Lita: Where will Spidey go?
Schmoe: There's a kind of a backyard. He'd fit there.
Lita: <turns to Spidey> Sorry, there's no room for you anywhere else. Hopefully it won't rain.
<Everyone except Spidey heads up the stairs and walks into Schmoe & wulfie's apartment. It's a tight fit!>
Lita: I don't know if there's room enough for all of the Litas....
6969: There's room for Torky and me in the bedroom! Come on, Torky!
Mickey: I'm hungry. Do you have any soup?
wurwolf: No. There's a grocery store on the corner, knock yourself out.
Mickey: Didn't Tork say you were supposed to do the shopping?

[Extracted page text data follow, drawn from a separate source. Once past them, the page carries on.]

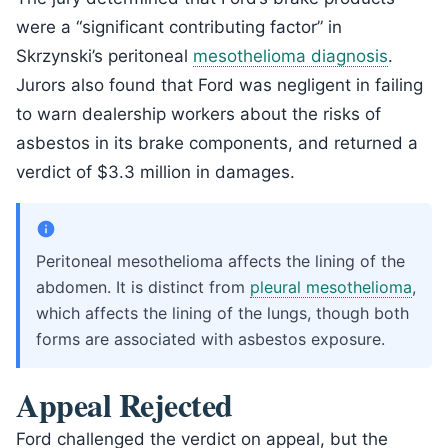
were a “significant contributing factor” in
Skrzynski’s peritoneal
mesothelioma diagnosis
.
Jurors also found that Ford was negligent in failing
to warn dealership workers about the risks of
asbestos in its brake components, and returned a
verdict of $3.3 million in damages.
Peritoneal mesothelioma affects the lining of the
abdomen. It is distinct from
pleural mesothelioma
,
which affects the lining of the lungs, though both
forms are associated with asbestos exposure.
Appeal Rejected
Ford challenged the verdict on appeal, but the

Tork: <walking out of the bedroom with 6969> Yes, I did. By the way, wurwolf, your bed is only a full size. 6969 and I need at least a queen.
wurwolf: Drop dead.
Mickey: Okay then, I need some soup. Lots of it. At least two of each flavor.
wurwolf: F*cking hell. Fine. Anyone need anything else?

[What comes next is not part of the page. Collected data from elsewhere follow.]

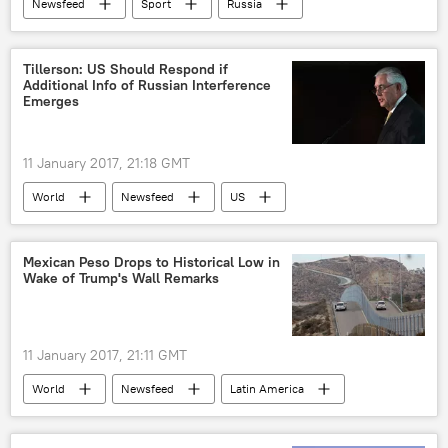
Newsfeed
Sport
Russia
WADA
International Olympic Committee (IOC)
Tillerson: US Should Respond if
Additional Info of Russian Interference
doping
Emerges
11 January 2017, 21:18 GMT
World
Newsfeed
US
Russia
election
Mexican Peso Drops to Historical Low in
Wake of Trump's Wall Remarks
11 January 2017, 21:11 GMT
World
Newsfeed
Latin America
Donald Trump
wall
Mexico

<All GROPErs put their heads together and come up with a lengthy list.>
wurwolf: What the hell, there's so much sh*t here I need to go to BJ's! You know, how the f*ck did this happen? I'm supposed to be pulling off super cool capers and kicking much ass, not running to the store for Lita's shampoo. This totally sucks!
Schmoe: Don't forget my beef jerky, hon. And the car's low on gas, you might as well fill up while you're out.
wurwolf: F*CKER! HMMPH!
<wulfie stomps out, leaving everyone else to break out the chips and dip and watch the latest ep of Survivor that Schmoe Tivoed.>
wurwolf
Bonhead #3
fs!!
[Philippines][Pirate]
#2744
STG: RUN! RUUUN!! RUUUUUNNN!!!
Date: 03/22/2003
From: ServoTheGreat
(STG scrambles to and from across town, screaming about aliens, and relish mines. Most people ignore him, and walk away)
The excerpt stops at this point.